Valanciunas’ shot hit the rim and bounced around, and in FIBA once the ball hits the rim there is no more goaltending, so France’s Rudy Gobert goes up and swats the ball off the rim — but in doing so Gobert hits the rim. Pretty clearly. Under international rules, once Gobert touched the rim the shot should have counted, the game should have been tied. However, the FIBA officials missed it, no call was made, and France went on to win 78-75.

The loss meant Lithuania was out of the quarterfinals, they have been eliminated (although they have a game left) and France advances to the knockout stage.

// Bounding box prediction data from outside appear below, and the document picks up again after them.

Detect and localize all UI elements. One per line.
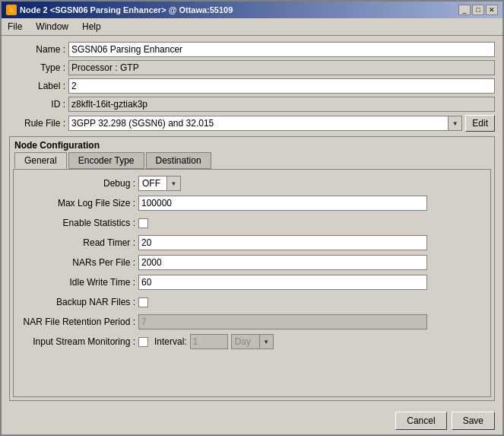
- day-value: Day: [232, 336, 259, 347]
- maximize-button[interactable]: □: [472, 5, 484, 15]
- tabs: General Encoder Type Destination: [10, 152, 494, 169]
- label-input[interactable]: [68, 78, 495, 94]
- idle-write-control: [138, 275, 427, 290]
- menu-help[interactable]: Help: [79, 20, 104, 33]
- id-label: ID :: [9, 99, 65, 110]
- tab-content-general: Debug : OFF ▼ Max Log File Size :: [13, 169, 491, 397]
- chevron-down-icon: ▼: [452, 120, 458, 127]
- cancel-button[interactable]: Cancel: [395, 412, 446, 430]
- enable-stats-checkbox[interactable]: [138, 218, 148, 228]
- nar-retention-input[interactable]: [138, 314, 427, 329]
- label-label: Label :: [9, 81, 65, 91]
- nar-retention-control: [138, 314, 427, 329]
- max-log-label: Max Log File Size :: [21, 198, 135, 208]
- idle-write-input[interactable]: [138, 275, 427, 290]
- menu-bar: File Window Help: [2, 18, 502, 36]
- rule-file-value: 3GPP 32.298 (SGSN6) and 32.015: [69, 118, 448, 129]
- nars-per-file-row: NARs Per File :: [21, 255, 483, 270]
- enable-stats-row: Enable Statistics :: [21, 215, 483, 231]
- read-timer-control: [138, 235, 427, 250]
- rule-file-dropdown-btn[interactable]: ▼: [448, 116, 461, 130]
- window-title: Node 2 <SGSN06 Parsing Enhancer> @ Ottaw…: [20, 5, 233, 14]
- debug-row: Debug : OFF ▼: [21, 176, 483, 191]
- id-row: ID :: [9, 97, 495, 112]
- main-window: G Node 2 <SGSN06 Parsing Enhancer> @ Ott…: [0, 0, 504, 436]
- backup-nar-checkbox[interactable]: [138, 298, 148, 307]
- backup-nar-row: Backup NAR Files :: [21, 294, 483, 310]
- tab-general[interactable]: General: [14, 152, 67, 169]
- debug-value: OFF: [139, 178, 166, 189]
- rule-file-label: Rule File :: [9, 118, 65, 129]
- window-icon: G: [6, 5, 17, 15]
- rule-file-select[interactable]: 3GPP 32.298 (SGSN6) and 32.015 ▼: [68, 116, 462, 131]
- max-log-input[interactable]: [138, 196, 427, 211]
- main-content: Name : Type : document.querySelectorAll(…: [2, 36, 502, 407]
- title-bar-left: G Node 2 <SGSN06 Parsing Enhancer> @ Ott…: [6, 5, 233, 15]
- label-row: Label :: [9, 78, 495, 94]
- backup-nar-control: [138, 298, 148, 307]
- day-dropdown-btn[interactable]: ▼: [259, 335, 273, 348]
- nars-per-file-control: [138, 255, 427, 270]
- minimize-button[interactable]: _: [458, 5, 471, 15]
- type-input: [68, 60, 495, 75]
- edit-button[interactable]: Edit: [465, 115, 495, 132]
- input-stream-control: Interval: Day ▼: [138, 334, 274, 349]
- input-stream-label: Input Stream Monitoring :: [21, 336, 135, 347]
- rule-file-row: Rule File : 3GPP 32.298 (SGSN6) and 32.0…: [9, 115, 495, 132]
- debug-control: OFF ▼: [138, 176, 181, 191]
- title-bar: G Node 2 <SGSN06 Parsing Enhancer> @ Ott…: [2, 2, 502, 18]
- interval-label: Interval:: [154, 336, 187, 347]
- nar-retention-label: NAR File Retention Period :: [21, 317, 135, 327]
- read-timer-input[interactable]: [138, 235, 427, 250]
- type-label: Type :: [9, 62, 65, 73]
- input-stream-checkbox[interactable]: [138, 337, 148, 347]
- menu-window[interactable]: Window: [33, 20, 71, 33]
- nars-per-file-input[interactable]: [138, 255, 427, 270]
- interval-input[interactable]: [190, 334, 228, 349]
- debug-select[interactable]: OFF ▼: [138, 176, 181, 191]
- idle-write-label: Idle Write Time :: [21, 277, 135, 288]
- read-timer-row: Read Timer :: [21, 235, 483, 250]
- section-title: Node Configuration: [10, 137, 494, 152]
- tab-destination[interactable]: Destination: [146, 152, 211, 169]
- type-row: Type : document.querySelectorAll('[data-…: [9, 60, 495, 75]
- enable-stats-control: [138, 218, 148, 228]
- name-input[interactable]: [68, 42, 495, 57]
- enable-stats-label: Enable Statistics :: [21, 218, 135, 228]
- chevron-down-icon: ▼: [263, 339, 269, 345]
- nars-per-file-label: NARs Per File :: [21, 257, 135, 268]
- idle-write-row: Idle Write Time :: [21, 275, 483, 290]
- day-select[interactable]: Day ▼: [231, 334, 274, 349]
- node-config-section: Node Configuration General Encoder Type …: [9, 136, 495, 401]
- max-log-control: [138, 196, 427, 211]
- tab-encoder-type[interactable]: Encoder Type: [68, 152, 144, 169]
- debug-dropdown-btn[interactable]: ▼: [166, 177, 180, 190]
- backup-nar-label: Backup NAR Files :: [21, 297, 135, 307]
- bottom-bar: Cancel Save: [2, 407, 502, 434]
- nar-retention-row: NAR File Retention Period :: [21, 314, 483, 329]
- save-button[interactable]: Save: [452, 412, 495, 430]
- name-label: Name :: [9, 44, 65, 55]
- close-button[interactable]: ✕: [486, 5, 498, 15]
- id-input: [68, 97, 495, 112]
- menu-file[interactable]: File: [5, 20, 25, 33]
- read-timer-label: Read Timer :: [21, 237, 135, 248]
- window-controls: _ □ ✕: [458, 5, 498, 15]
- chevron-down-icon: ▼: [171, 180, 177, 187]
- max-log-row: Max Log File Size :: [21, 196, 483, 211]
- name-row: Name :: [9, 42, 495, 57]
- input-stream-row: Input Stream Monitoring : Interval: Day …: [21, 334, 483, 349]
- debug-label: Debug :: [21, 178, 135, 189]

FIBA came out the next morning and China and admitted the officials’ blew it and said those referees have been suspended.

Would Lithuania have won the game if the referees got the call right? We’ll never know. France’s Nando De Colo hit a midranger on the other end after this to give France the 78-75 lead, that play would have been different with defenses set. Also, Lithuania would not have had to go for three on the final shot. The ending would have been different, whoever won.

Fans get frustrated with NBA officials, and they certainly do not get everything right, but if you think they’re bad watch FIBA hoops for a while. You’ll come away with a new appreciation. The NBA has the best guys (and a better review system) for what is a very difficult job.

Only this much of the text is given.